▶ **Aim of the exercise**:
Your answer should be every line of the records that contains the word "trabalho", copied as it stands.

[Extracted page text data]

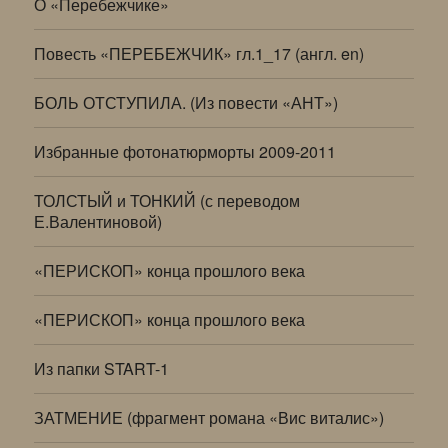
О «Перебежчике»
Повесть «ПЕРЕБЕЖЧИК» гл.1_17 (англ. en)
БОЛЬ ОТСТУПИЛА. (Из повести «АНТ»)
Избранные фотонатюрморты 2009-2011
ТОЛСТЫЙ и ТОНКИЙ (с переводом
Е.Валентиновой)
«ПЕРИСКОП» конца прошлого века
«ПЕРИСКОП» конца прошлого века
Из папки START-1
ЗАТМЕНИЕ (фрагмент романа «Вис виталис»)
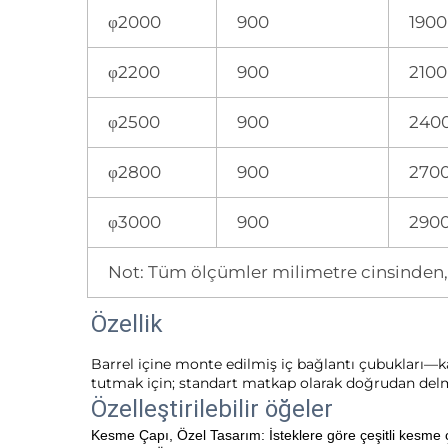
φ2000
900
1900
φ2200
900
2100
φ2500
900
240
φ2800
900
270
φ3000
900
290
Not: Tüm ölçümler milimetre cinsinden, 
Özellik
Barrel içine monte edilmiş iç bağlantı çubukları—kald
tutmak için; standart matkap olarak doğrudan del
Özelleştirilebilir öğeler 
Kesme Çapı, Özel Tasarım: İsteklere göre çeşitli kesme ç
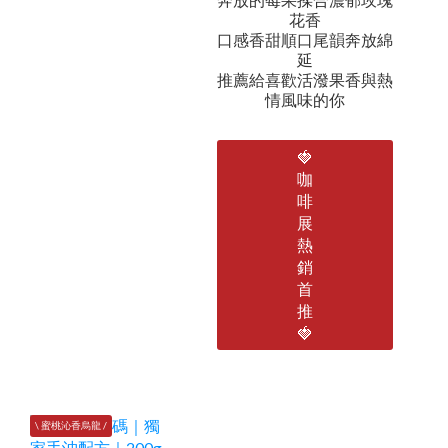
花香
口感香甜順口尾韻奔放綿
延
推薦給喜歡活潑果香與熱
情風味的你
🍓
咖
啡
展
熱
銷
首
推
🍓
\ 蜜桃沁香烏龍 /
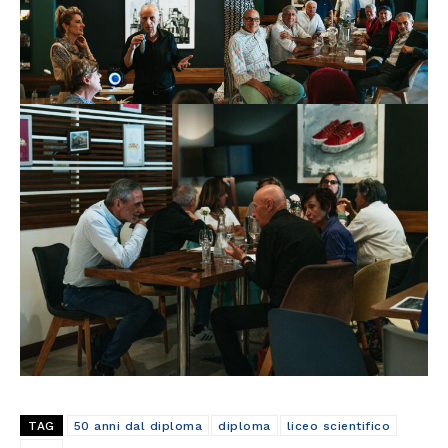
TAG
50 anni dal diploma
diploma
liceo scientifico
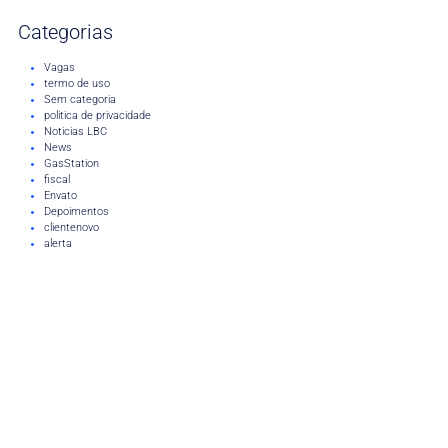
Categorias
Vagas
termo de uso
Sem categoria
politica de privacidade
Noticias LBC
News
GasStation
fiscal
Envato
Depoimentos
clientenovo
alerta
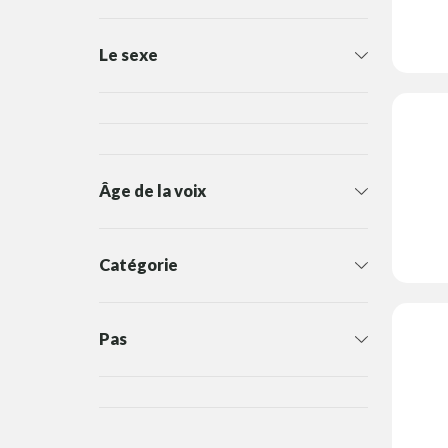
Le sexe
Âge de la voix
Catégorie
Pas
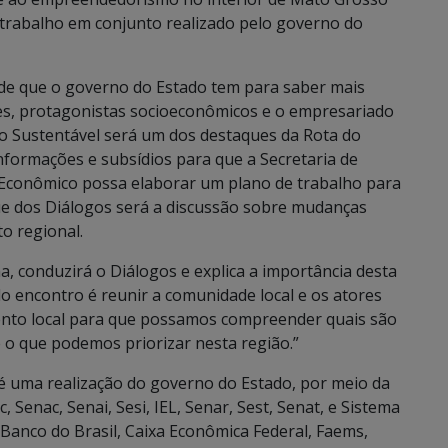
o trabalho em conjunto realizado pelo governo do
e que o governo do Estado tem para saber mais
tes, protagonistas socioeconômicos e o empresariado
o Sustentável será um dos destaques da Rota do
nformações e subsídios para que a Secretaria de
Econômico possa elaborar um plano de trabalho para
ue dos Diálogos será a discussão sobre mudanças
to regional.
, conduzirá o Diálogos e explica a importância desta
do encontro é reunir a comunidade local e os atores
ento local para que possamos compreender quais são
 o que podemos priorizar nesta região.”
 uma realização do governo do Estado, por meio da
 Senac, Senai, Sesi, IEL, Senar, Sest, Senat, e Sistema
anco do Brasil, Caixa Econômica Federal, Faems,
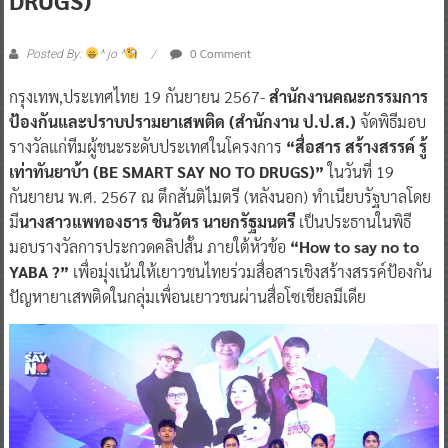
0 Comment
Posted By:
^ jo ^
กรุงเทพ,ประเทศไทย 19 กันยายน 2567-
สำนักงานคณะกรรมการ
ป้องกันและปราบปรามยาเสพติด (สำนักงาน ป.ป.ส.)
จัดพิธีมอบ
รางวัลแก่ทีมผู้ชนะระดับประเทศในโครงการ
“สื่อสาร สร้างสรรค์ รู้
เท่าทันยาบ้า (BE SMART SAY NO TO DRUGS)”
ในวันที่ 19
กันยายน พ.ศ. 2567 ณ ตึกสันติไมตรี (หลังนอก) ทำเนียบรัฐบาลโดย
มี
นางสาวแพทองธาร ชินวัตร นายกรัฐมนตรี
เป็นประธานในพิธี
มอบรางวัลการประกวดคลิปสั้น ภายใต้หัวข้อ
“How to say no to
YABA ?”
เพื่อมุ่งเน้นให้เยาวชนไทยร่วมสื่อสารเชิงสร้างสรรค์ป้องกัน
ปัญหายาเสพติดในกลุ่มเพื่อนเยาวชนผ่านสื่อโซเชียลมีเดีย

▶ **Response for this exercise**:
o trabalho em conjunto realizado pelo governo do
Econômico possa elaborar um plano de trabalho para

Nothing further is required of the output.